* **BRIEF**: Determine how many of the lines below include "activiteiten", then respond with that number and no other text.

* **EXCERPTED DATA**:
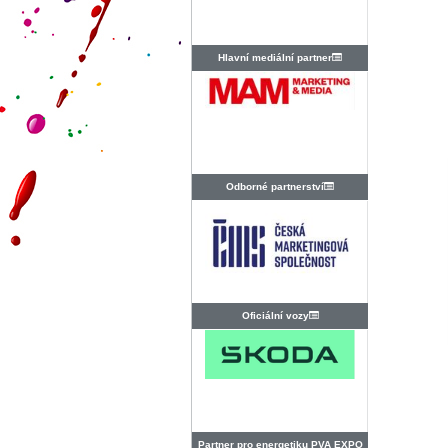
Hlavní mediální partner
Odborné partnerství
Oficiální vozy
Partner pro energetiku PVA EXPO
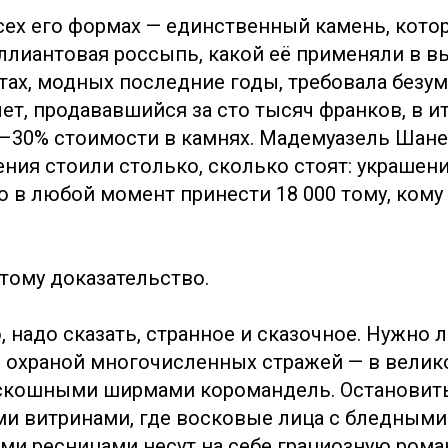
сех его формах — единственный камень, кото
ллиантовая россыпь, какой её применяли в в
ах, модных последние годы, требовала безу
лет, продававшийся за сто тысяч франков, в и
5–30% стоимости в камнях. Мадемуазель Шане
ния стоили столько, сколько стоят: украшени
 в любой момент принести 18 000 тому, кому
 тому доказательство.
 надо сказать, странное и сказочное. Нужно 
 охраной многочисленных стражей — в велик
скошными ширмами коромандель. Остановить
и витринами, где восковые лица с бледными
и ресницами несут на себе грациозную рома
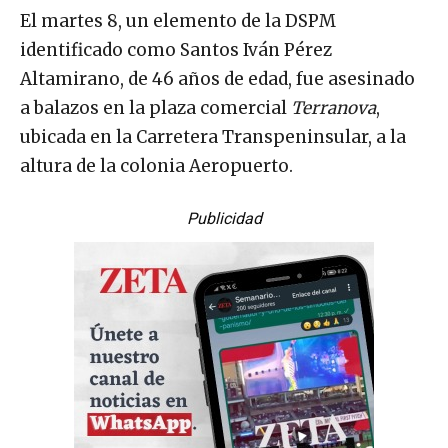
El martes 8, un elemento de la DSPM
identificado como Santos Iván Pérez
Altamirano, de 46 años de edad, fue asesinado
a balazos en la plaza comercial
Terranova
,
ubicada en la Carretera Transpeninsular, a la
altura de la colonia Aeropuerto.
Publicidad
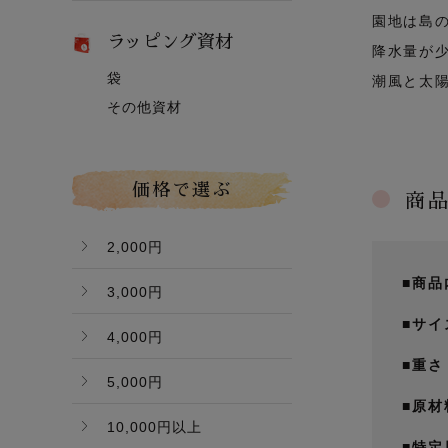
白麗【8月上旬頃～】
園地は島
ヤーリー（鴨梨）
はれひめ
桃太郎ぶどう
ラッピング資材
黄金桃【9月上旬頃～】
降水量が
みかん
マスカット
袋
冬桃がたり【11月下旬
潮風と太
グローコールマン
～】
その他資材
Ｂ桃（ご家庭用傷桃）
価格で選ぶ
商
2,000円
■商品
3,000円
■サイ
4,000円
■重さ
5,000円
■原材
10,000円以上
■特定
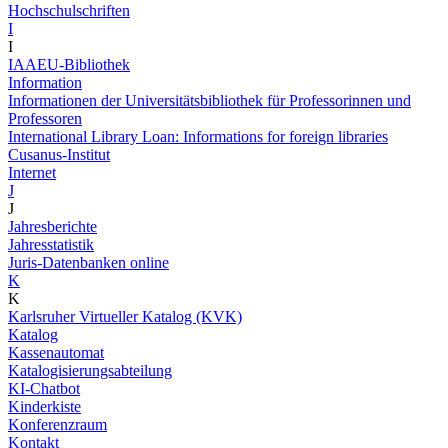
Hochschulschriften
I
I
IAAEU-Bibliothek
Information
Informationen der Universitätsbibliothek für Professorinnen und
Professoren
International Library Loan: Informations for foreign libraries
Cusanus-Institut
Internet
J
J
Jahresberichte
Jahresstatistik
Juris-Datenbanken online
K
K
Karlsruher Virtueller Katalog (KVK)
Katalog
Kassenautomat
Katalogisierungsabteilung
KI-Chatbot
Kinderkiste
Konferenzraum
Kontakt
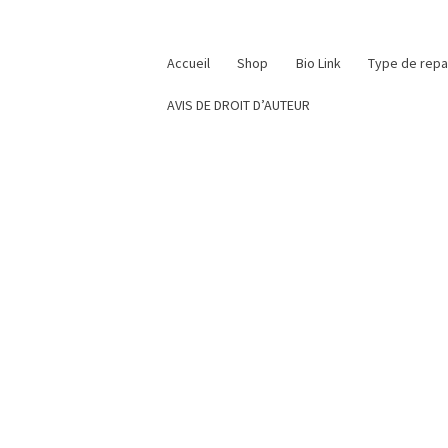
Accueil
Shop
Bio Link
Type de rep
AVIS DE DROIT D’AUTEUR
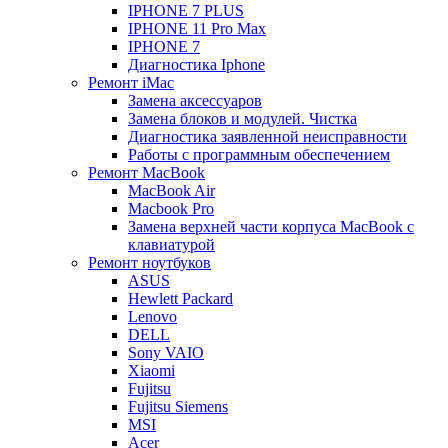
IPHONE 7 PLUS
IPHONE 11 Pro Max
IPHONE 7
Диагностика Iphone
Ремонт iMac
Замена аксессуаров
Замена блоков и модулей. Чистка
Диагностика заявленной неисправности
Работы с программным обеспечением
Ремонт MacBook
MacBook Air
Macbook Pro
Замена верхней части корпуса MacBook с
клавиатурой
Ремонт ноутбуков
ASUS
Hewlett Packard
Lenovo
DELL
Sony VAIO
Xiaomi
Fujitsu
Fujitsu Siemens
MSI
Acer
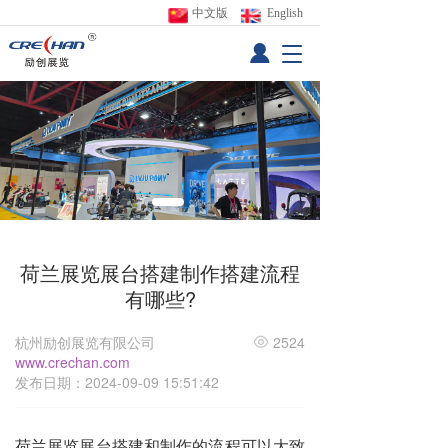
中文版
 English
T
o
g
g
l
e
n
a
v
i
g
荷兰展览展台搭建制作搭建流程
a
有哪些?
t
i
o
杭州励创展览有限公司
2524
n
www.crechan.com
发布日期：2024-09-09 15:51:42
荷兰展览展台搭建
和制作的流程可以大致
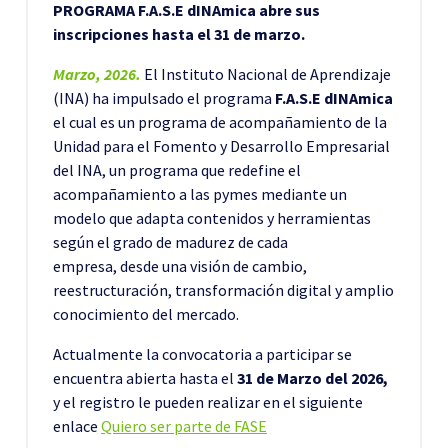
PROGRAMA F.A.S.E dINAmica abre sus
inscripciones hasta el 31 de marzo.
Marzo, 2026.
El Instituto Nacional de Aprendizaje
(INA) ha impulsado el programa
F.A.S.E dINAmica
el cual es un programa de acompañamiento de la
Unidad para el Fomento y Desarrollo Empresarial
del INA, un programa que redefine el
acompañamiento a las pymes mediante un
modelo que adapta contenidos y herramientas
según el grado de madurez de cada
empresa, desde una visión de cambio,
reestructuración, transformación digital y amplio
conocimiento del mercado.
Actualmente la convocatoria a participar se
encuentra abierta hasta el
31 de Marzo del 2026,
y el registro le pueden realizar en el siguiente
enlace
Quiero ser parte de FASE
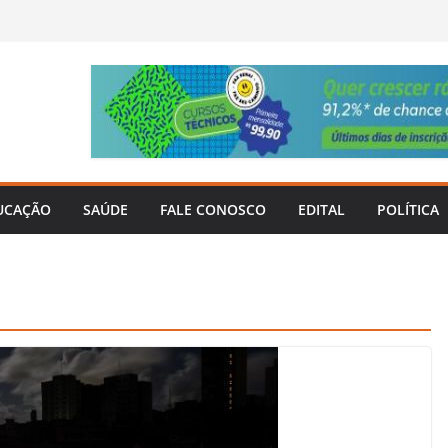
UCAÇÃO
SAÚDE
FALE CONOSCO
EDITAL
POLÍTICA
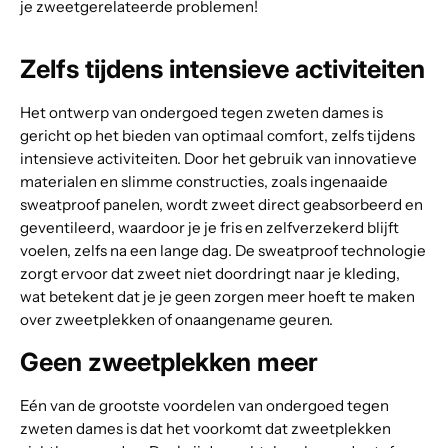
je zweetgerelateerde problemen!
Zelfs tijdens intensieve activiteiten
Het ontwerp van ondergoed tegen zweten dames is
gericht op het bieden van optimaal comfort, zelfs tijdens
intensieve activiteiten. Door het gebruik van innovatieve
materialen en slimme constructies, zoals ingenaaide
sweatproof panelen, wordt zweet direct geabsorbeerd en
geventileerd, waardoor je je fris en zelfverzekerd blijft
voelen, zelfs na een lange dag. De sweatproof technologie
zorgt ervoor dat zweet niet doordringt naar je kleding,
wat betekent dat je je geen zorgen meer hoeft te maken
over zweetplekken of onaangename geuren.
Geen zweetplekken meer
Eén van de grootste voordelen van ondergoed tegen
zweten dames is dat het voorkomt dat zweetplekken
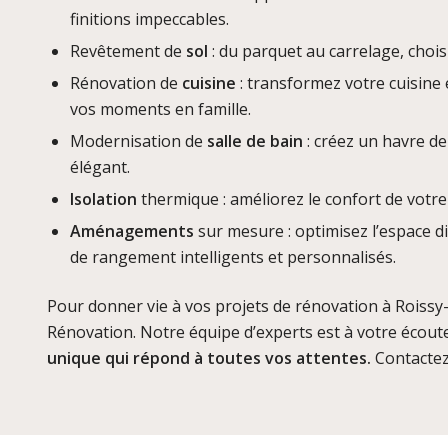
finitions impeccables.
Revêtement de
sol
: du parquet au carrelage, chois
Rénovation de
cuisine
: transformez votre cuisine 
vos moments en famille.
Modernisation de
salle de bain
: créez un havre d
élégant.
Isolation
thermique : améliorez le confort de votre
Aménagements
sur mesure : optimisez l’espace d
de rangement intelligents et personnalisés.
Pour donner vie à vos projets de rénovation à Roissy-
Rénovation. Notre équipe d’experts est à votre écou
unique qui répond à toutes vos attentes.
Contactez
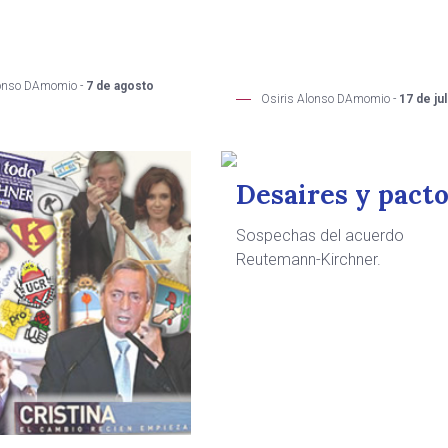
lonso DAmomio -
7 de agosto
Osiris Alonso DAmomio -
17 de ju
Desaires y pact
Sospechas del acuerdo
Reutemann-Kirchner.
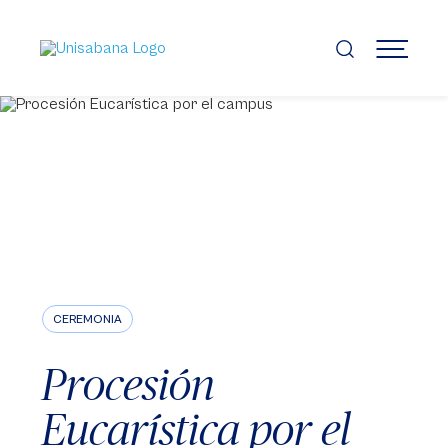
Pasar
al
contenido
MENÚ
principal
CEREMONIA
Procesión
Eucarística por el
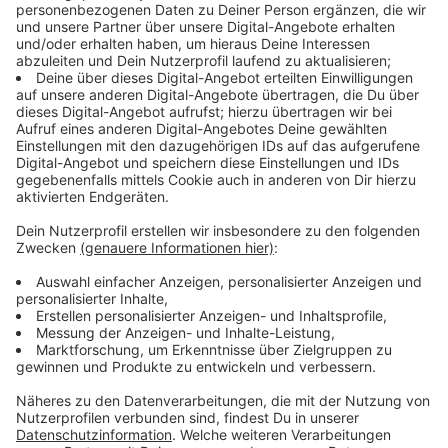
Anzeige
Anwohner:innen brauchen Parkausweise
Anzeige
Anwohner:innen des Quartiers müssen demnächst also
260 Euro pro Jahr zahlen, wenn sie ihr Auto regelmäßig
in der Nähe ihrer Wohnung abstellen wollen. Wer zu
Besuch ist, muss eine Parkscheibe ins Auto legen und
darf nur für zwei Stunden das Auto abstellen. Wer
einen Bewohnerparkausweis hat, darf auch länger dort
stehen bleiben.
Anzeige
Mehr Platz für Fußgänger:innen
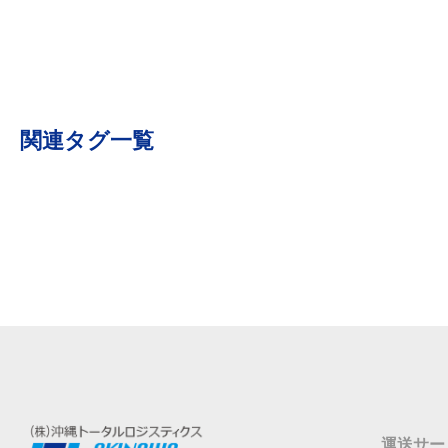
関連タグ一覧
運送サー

* **RESPONSE AREA**: 2